Ein Sensationsfund auf einem Dachboden hat eine erschreckende Verbindung zur NS-Zeit aufgedeckt. Die Geschichte dreht sich um Johann Niemann, der 1931 im Alter von 18 Jahren in die NSDAP eintrat und bald darauf eine steile Karriere machte. Niemann, der als Malergeselle in Völlen lebte, erlebte die Machtergreifung der Nationalsozialisten 1933, die seine Laufbahn stark förderte. Er wurde Teil von Hitlers persönlicher Leibwache und zog nach Berlin, wo er 1934 als Wachmann im Konzentrationslager Esterwegen tätig wurde.

Seine Rolle in der Schikane von Häftlingen machte ihn bei Hitler wohlgelitten. Doch es war seine Beteiligung an der geheimen Tötungsaktion T4 ab 1939, die ihn in die Geschichtsbücher eintragen sollte. Bei dieser grausamen Aktion, die über 10.000 Menschen das Leben costete, war Niemann als Heizer in Grafeneck tätig und somit verantwortlich für die Einäscherung der Leichen.
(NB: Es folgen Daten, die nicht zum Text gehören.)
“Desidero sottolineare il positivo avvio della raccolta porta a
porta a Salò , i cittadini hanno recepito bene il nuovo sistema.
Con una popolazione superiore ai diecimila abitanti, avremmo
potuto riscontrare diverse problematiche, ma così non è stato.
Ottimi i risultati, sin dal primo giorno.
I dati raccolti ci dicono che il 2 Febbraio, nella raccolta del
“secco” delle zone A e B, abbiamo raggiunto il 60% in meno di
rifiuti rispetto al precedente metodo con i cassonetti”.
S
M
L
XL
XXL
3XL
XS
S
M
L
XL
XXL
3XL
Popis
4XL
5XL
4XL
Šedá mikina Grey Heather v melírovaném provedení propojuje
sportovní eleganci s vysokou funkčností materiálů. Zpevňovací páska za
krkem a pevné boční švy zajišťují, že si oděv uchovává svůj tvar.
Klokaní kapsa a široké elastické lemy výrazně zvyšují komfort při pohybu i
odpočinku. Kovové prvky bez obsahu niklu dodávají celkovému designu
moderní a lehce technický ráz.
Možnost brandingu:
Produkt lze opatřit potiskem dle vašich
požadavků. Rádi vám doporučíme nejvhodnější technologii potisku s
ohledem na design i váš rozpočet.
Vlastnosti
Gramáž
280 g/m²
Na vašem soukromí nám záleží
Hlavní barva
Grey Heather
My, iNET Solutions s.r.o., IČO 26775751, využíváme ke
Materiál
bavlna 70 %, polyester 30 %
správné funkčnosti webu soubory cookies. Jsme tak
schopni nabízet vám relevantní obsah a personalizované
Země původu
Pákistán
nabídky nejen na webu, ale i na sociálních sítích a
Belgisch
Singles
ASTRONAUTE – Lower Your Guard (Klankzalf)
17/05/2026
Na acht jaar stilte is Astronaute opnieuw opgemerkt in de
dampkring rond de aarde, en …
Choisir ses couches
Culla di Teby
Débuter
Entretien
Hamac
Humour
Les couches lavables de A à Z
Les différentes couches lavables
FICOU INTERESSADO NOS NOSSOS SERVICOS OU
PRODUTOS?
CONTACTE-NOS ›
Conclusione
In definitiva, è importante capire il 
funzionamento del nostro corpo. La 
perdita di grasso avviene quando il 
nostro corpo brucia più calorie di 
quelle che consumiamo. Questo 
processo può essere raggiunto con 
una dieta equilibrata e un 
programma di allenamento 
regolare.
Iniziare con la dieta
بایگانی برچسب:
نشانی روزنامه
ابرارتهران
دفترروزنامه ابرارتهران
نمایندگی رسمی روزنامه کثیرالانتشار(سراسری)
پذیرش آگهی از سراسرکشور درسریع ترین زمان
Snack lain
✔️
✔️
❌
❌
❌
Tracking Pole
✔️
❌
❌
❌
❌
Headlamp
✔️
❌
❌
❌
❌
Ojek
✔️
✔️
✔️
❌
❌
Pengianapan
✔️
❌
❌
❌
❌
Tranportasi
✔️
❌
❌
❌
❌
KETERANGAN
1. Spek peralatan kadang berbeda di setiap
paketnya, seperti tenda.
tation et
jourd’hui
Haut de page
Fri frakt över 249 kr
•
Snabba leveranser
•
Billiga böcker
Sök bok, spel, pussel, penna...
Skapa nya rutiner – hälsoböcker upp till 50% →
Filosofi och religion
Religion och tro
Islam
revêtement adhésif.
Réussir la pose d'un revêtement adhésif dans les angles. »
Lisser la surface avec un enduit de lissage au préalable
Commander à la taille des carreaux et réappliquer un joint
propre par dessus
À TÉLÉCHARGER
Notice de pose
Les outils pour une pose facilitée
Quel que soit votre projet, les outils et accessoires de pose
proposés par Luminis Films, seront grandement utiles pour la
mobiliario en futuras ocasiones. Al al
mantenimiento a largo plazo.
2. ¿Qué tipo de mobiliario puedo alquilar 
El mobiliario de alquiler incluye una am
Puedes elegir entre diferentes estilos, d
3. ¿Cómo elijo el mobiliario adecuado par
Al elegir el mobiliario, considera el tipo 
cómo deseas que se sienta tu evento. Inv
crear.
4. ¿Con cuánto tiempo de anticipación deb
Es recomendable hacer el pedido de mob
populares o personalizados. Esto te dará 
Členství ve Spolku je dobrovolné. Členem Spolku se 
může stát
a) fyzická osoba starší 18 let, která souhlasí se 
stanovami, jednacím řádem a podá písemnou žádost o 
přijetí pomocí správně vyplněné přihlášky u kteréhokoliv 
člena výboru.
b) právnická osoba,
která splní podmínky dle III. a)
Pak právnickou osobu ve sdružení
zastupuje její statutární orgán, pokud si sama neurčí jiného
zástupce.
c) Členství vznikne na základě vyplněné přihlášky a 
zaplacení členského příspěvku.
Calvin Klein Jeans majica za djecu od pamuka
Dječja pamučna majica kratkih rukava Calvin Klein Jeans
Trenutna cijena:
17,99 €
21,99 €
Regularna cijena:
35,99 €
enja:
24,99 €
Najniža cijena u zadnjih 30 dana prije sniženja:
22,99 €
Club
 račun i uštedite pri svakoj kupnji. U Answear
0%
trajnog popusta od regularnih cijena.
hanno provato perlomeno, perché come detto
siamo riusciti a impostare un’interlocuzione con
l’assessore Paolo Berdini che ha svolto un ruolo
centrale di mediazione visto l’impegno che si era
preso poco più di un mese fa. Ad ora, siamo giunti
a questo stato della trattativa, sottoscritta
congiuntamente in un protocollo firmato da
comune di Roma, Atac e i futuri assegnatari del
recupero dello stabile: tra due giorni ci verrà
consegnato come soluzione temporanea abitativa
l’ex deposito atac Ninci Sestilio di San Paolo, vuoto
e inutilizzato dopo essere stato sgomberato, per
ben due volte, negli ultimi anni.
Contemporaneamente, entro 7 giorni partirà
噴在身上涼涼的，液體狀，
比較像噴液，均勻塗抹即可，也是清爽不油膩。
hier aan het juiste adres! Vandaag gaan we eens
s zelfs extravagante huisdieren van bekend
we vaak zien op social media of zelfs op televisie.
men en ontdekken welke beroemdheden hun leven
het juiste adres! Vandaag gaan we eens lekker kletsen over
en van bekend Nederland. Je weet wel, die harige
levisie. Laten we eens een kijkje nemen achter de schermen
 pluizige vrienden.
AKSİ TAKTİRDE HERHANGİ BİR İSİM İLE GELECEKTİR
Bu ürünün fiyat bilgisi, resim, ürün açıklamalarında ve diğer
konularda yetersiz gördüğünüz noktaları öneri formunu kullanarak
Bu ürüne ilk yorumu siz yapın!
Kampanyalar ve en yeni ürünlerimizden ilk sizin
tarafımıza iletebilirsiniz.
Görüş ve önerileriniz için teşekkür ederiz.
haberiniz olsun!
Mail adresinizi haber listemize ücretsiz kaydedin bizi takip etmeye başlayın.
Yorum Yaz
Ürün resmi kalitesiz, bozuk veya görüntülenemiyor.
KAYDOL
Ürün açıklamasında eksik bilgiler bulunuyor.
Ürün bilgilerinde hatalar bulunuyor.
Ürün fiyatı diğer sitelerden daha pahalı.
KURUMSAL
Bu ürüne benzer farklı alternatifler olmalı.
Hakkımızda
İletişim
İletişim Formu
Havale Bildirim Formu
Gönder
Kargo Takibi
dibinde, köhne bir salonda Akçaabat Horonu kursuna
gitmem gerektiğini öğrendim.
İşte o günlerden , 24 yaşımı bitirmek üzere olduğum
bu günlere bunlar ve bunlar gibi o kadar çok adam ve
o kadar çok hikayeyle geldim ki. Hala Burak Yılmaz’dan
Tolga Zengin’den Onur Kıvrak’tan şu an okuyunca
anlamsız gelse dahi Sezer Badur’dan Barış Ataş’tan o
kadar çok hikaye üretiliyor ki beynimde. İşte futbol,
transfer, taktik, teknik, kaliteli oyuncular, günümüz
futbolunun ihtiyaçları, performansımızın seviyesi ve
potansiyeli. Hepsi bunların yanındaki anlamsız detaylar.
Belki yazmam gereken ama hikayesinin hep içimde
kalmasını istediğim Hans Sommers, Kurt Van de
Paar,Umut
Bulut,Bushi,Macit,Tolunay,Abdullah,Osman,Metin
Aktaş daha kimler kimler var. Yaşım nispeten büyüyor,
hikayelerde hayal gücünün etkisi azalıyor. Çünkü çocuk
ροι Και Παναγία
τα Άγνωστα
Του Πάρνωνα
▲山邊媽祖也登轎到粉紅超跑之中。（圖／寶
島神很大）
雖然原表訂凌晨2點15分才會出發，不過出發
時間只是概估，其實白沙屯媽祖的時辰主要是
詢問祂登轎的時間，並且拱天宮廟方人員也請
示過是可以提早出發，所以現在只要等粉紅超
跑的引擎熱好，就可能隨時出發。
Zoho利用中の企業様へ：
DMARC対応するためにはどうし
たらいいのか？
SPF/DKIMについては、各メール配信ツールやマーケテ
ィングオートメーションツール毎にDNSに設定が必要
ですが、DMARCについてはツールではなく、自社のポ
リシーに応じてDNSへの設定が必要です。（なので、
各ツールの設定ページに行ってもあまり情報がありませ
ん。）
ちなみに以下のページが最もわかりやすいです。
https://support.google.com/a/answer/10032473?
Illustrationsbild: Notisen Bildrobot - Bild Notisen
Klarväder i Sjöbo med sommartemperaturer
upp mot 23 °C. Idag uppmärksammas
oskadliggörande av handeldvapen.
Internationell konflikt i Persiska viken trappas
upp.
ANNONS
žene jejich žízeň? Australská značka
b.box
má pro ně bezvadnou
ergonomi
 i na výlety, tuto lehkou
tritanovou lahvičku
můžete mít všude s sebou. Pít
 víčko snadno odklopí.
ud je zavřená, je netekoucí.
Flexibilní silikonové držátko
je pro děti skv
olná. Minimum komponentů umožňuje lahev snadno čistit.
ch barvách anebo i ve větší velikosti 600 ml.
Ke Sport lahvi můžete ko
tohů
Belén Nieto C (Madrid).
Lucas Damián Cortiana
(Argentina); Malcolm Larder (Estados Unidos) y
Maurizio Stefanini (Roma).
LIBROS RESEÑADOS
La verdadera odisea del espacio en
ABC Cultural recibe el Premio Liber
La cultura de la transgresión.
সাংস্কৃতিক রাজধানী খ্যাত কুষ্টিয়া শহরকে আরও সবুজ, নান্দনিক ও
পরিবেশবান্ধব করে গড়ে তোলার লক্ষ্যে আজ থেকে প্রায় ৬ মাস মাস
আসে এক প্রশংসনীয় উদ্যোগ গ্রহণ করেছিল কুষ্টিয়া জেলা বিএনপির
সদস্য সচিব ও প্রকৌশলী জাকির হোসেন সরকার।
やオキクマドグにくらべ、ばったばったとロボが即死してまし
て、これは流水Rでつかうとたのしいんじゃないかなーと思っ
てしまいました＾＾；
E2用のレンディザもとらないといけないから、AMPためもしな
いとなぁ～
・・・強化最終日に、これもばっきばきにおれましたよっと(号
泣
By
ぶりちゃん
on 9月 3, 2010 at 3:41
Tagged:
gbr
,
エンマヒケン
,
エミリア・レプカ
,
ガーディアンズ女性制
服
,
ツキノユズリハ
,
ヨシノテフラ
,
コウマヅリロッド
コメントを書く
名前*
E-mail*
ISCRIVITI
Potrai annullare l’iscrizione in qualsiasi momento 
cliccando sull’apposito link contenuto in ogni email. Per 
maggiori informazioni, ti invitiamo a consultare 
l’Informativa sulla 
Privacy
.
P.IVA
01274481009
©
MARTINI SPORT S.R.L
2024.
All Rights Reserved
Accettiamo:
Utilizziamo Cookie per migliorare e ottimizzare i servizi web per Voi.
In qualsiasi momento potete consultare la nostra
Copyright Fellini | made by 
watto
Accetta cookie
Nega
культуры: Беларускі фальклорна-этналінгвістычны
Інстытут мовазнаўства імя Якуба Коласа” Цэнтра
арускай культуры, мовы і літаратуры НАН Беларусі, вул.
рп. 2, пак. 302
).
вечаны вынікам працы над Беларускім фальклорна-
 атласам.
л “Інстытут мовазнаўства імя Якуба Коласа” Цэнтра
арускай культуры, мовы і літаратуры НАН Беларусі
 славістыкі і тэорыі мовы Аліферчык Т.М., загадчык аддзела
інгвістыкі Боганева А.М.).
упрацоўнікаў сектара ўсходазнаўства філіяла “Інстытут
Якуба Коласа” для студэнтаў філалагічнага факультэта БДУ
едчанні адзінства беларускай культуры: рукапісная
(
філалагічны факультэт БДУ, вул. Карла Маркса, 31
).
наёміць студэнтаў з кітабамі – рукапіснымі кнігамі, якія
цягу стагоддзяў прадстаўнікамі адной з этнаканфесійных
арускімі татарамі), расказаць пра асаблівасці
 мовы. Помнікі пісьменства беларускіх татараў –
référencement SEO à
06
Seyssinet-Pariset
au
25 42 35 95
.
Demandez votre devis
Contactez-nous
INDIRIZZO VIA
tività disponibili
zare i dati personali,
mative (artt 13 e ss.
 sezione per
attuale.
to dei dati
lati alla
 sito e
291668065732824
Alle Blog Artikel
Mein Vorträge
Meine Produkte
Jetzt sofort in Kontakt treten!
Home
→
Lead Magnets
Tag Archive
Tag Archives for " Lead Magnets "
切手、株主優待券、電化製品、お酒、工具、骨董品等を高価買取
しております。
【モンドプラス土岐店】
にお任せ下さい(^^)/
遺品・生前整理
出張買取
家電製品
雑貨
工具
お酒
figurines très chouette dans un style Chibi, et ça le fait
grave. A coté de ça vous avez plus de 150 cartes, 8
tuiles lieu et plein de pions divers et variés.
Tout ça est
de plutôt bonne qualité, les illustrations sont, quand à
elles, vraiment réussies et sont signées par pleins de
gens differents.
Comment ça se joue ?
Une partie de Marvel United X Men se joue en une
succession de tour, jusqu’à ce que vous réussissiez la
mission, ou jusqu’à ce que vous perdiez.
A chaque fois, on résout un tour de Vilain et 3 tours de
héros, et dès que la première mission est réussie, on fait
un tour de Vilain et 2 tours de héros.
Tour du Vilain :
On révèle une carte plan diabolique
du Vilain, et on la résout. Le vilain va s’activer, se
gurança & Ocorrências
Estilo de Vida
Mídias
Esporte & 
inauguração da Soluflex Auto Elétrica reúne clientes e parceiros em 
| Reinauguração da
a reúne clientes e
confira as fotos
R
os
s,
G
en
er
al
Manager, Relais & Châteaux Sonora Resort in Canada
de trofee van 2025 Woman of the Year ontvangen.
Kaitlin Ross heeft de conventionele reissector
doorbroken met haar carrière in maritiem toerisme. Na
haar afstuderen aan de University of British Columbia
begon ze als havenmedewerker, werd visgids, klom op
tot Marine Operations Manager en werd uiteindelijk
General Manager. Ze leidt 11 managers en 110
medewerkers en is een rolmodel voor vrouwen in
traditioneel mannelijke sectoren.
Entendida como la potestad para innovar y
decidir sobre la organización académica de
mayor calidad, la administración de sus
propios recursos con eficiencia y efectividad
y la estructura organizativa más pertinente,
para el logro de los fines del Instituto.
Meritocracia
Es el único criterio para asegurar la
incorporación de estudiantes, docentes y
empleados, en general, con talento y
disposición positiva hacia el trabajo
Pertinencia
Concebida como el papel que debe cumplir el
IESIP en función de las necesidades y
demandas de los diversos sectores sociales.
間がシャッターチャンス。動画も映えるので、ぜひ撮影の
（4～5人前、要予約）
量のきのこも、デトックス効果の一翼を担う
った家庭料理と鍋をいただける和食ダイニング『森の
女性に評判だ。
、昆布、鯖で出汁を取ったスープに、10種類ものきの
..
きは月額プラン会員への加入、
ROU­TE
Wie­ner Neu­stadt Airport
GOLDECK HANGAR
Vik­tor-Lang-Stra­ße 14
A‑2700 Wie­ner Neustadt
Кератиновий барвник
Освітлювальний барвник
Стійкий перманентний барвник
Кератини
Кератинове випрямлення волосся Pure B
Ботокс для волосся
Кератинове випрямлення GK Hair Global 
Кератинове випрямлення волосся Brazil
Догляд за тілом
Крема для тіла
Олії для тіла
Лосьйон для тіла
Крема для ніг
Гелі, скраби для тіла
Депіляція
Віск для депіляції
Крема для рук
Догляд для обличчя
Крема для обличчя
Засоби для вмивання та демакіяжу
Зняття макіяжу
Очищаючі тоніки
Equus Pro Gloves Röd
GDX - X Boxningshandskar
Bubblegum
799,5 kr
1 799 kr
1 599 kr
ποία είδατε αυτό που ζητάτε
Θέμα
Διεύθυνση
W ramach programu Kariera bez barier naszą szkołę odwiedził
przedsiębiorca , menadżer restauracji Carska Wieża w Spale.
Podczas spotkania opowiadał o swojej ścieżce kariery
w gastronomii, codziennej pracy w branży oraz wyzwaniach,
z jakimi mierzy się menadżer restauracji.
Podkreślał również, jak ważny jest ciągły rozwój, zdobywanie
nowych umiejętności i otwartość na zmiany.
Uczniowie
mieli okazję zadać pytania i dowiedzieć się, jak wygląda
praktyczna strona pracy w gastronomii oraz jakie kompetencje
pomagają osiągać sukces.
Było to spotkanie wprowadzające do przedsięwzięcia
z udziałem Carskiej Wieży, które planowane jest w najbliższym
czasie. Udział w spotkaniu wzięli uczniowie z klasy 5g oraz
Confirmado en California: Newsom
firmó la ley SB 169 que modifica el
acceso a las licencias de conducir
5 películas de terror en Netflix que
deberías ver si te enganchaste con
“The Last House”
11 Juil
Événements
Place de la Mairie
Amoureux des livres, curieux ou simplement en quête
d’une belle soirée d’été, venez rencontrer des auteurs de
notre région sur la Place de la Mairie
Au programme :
Zwei Jahre nach dem Euthanasie-Programm, das die systematische Tötung von behinderten Menschen und anderen als „lebensunwert“ angesehenen Personen umfasste, ging er 1942 als stellvertretender Lagerkommandant ins Vernichtungslager Sobibor in Polen.

Die Tragödie von Sobibor

In Sobibor war Niemann mitverantwortlich für den Tod von rund 250.000 Juden. Trotz Fotografierverbots dokumentierte er seine Zeit dort mit etwa 300 Fotos. Diese Bilder zeigen eine verzerrte Idylle, die den Häftlingen vorgespielt wurde, und wurden erst 2020 veröffentlicht, als die Geschichte um ihn von lokalen Historikern ans Licht gebracht wurde. Bereits Anfang 1943 fand ein Aufstand von Häftlingen statt, bei dem Niemann am 14. Oktober 1943 mit einem Beil erschlagen wurde.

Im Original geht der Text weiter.